Suppose, for example, your webapp backend has to do some very expensive ML GPU processing for 1% of your incoming traffic. If you deploy your backend as a monolith, every single one of your backend nodes has to be an expensive GPU node, and as your normal traffic increases, you have to scale using GPU nodes regardless of whether you actually need more GPU compute power for your ML traffic.

If you instead deploy the ML logic as a separate service, it can be hosted on GPU nodes, while the rest of your logic is hosted on much cheaper regular compute nodes, and both can be scaled separately.

Availability is another good example. Suppose you have some API endpoints that are both far more compute intensive than the rest of your app, but also less essential. If you deploy these as a separate service, a traffic surge to the expensive endpoints will slow them down due to resource starvation (at least until autoscaling catches up), but the rest of your app will be unaffected.

2 comments

So sure, maybe make the ML model a separate service, but you don't really have the same driver for other services; state-less server processes tend to need the same type of resources only in different amounts, and you don't really gain anything by splitting your work load based on the words used in your domain description.

Real-world monoliths often do have some supporting services or partner services that they interact with. That doesn't mean you need a "micro-service architecture" in order to scale your workload.

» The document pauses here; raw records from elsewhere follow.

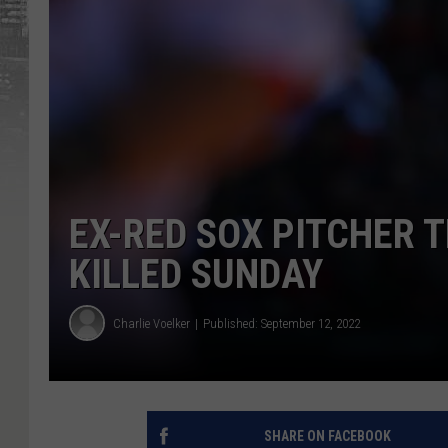
EX-RED SOX PITCHER 
KILLED SUNDAY
Charlie Voelker
Published: September 12, 2022
SHARE ON FACEBOOK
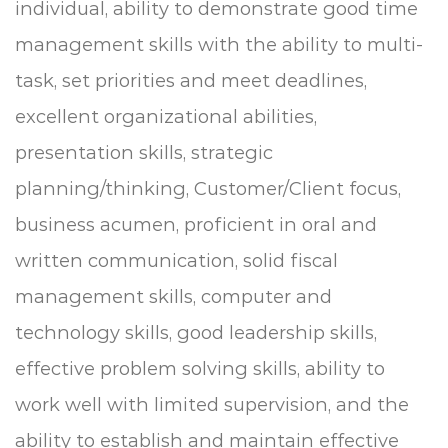
individual, ability to demonstrate good time
management skills with the ability to multi-
task, set priorities and meet deadlines,
e
xcellent organizational abilities,
presentation skills, strategic
planning/thinking, Customer/Client focus,
business acumen, proficient in oral and
written communication, solid fiscal
management skills, computer and
technology skills, good leadership skills,
effective problem solving skills, ability to
work well with limited supervision, and the
ability to establish and maintain effective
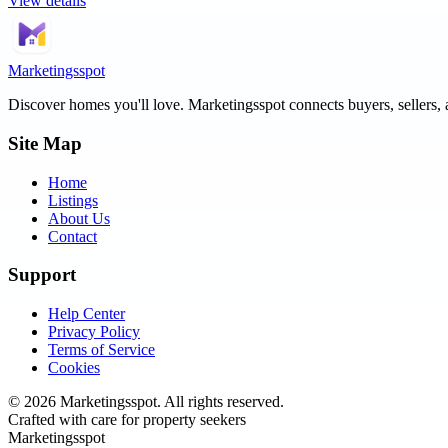
View details
Marketingsspot
Discover homes you'll love.
Marketingsspot
connects buyers, sellers, 
Site Map
Home
Listings
About Us
Contact
Support
Help Center
Privacy Policy
Terms of Service
Cookies
©
2026
Marketingsspot
. All rights reserved.
Crafted with care for property seekers
Marketingsspot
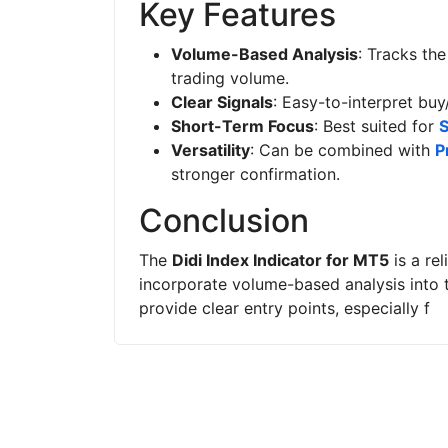
Key Features
Volume-Based Analysis
: Tracks th
trading volume.
Clear Signals
: Easy-to-interpret buy
Short-Term Focus
: Best suited for
S
Versatility
: Can be combined with
P
stronger confirmation.
Conclusion
The
Didi Index Indicator for MT5
is a re
incorporate volume-based analysis into th
provide clear entry points, especially f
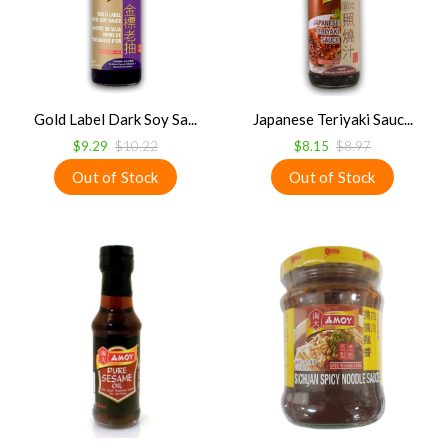
Gold Label Dark Soy Sa...
Japanese Teriyaki Sauc...
$9.29
$10.22
$8.15
$8.97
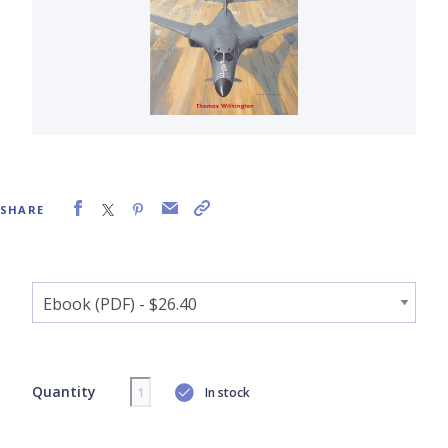
SHARE
Quantity
In stock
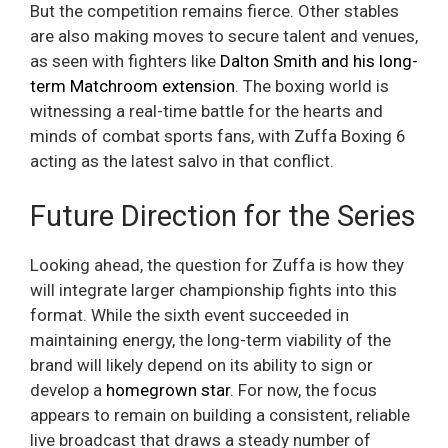
But the competition remains fierce. Other stables
are also making moves to secure talent and venues,
as seen with fighters like
Dalton Smith and his long-
term Matchroom extension
. The boxing world is
witnessing a real-time battle for the hearts and
minds of combat sports fans, with Zuffa Boxing 6
acting as the latest salvo in that conflict.
Future Direction for the Series
Looking ahead, the question for Zuffa is how they
will integrate larger championship fights into this
format. While the sixth event succeeded in
maintaining energy, the long-term viability of the
brand will likely depend on its ability to sign or
develop a
homegrown star
. For now, the focus
appears to remain on building a consistent, reliable
live broadcast that draws a steady number of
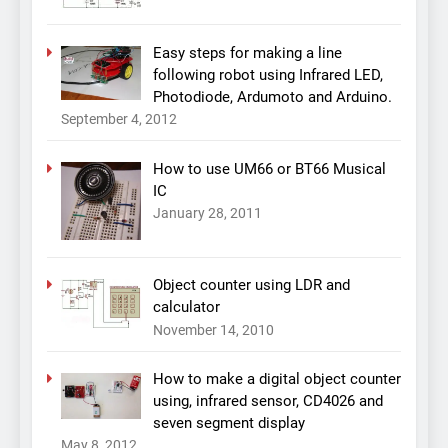
Easy steps for making a line
following robot using Infrared LED,
Photodiode, Ardumoto and Arduino.
September 4, 2012
How to use UM66 or BT66 Musical
IC
January 28, 2011
Object counter using LDR and
calculator
November 14, 2010
How to make a digital object counter
using, infrared sensor, CD4026 and
seven segment display
May 8, 2012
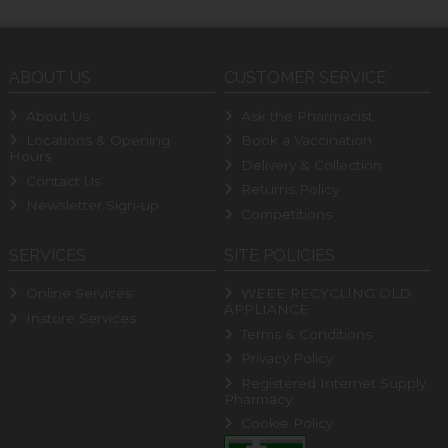
ABOUT US
CUSTOMER SERVICE
About Us
Ask the Pharmacist
Locations & Opening
Book a Vaccination
Hours
Delivery & Collection
Contact Us
Returns Policy
Newsletter Sign-up
Competitions
SERVICES
SITE POLICIES
Online Services
WEEE RECYCLING OLD
APPLIANCE
Instore Services
Terms & Conditions
Privacy Policy
Registered Internet Supply
Pharmacy
Cookie Policy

Well, no. You can deploy the same monolith to two different clusters with different resource configurations.

In fact, this is what you usually do with "worker" nodes that do background jobs.

And you can always have feature flags/environment variables to disable everything you don't need in a given cluster.

I'm not saying you have to use microservices to solve these problems, just that they are potential reasons why you might want to, even with a small team of developers. I would also argue that if you're deploying the same codebase in two different places and having it execute completely different code paths, you're effectively running two separate services. Whether or not you decide to deploy a bunch of dead code (i.e. the parts of your monolith that belong to the "service" running on the other cluster) along with them doesn't change how they logically interact.